Students’ Conceptual Challenges
Sasha and Keoni are examining the equation 16 = x2/p when they are asked that happens to x when p increases. They pause as they search for an explanation [4:21].
➤ By using algebra to rewrite the equation so that the variables are expressed in a direct relation with each other, x = 4√p, Sasha and Keoni find a way to respond to the question. The direct representation supports their reasoning on how a change in the p-value impacts the x-value.
For use in a classroom, pause the video and ask these questions:
1. [Pause video at 1:53]. Keoni considers a parabola that goes through the origin and contains the point (4.5. 4). Can someone come up here and draw the rest of the parabola and estimate where the focus would be?
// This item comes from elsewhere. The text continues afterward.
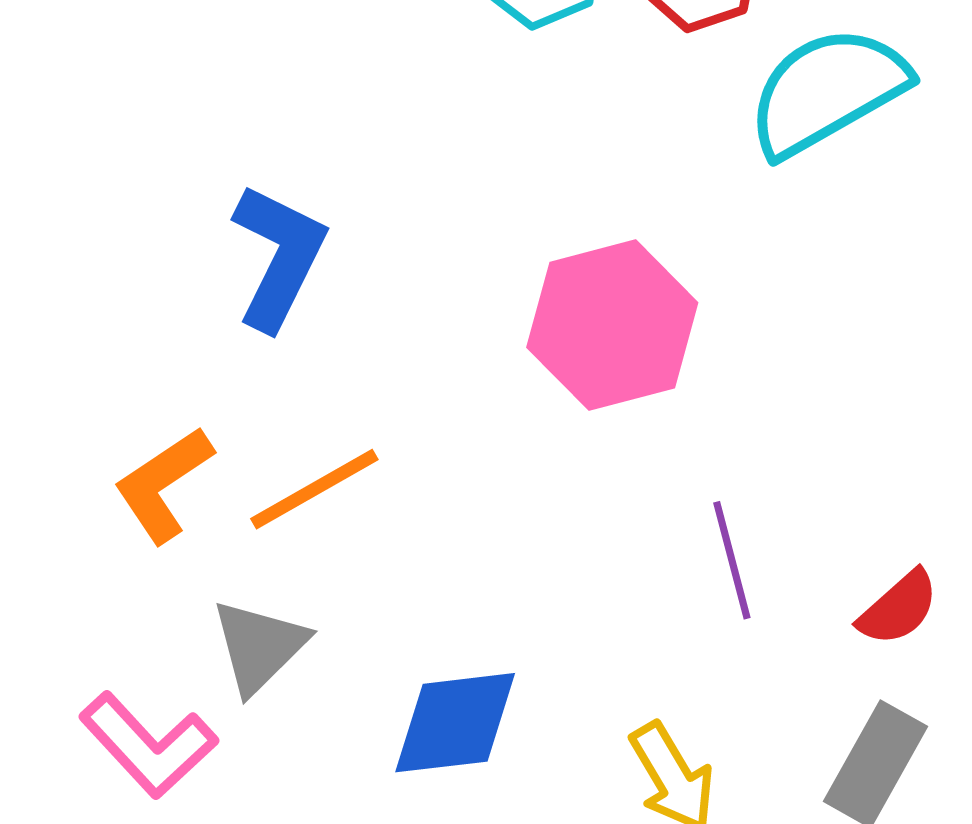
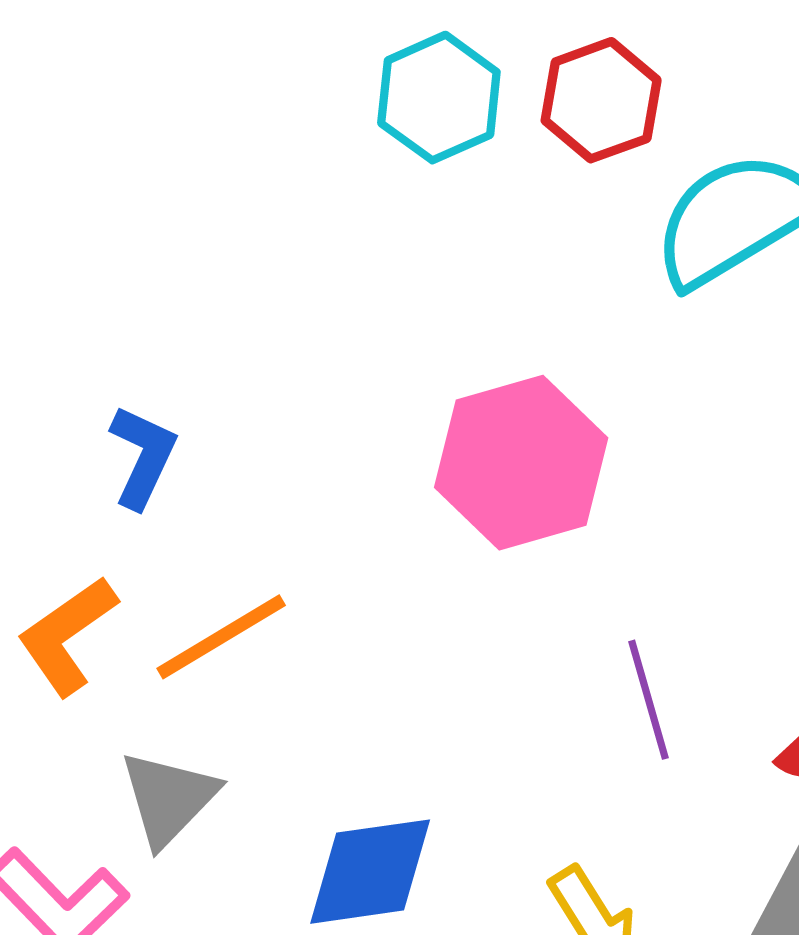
blue L-shape: (279, 257) -> (143, 457), moved, size x0.7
2. [Pause video at 6:44]. How did Keoni and Sasha get the equation x = 4√p?
Support the opportunity for students to engage in precise language as they articulate mathematical claims:
1. As the x-value changes, how does the focus change?
2. Restate the claim and reasoning Sasha and Keoni use to argue why the parabola gets wider as the p-value increases.
1. Find the coordinates of points on each of the three parabolas when the y-value is 1.
2. Considering the ordered pairs that you found, what do you notice about the x-values when the p-value increases? How does that impact the width of the parabola as the p-value changes?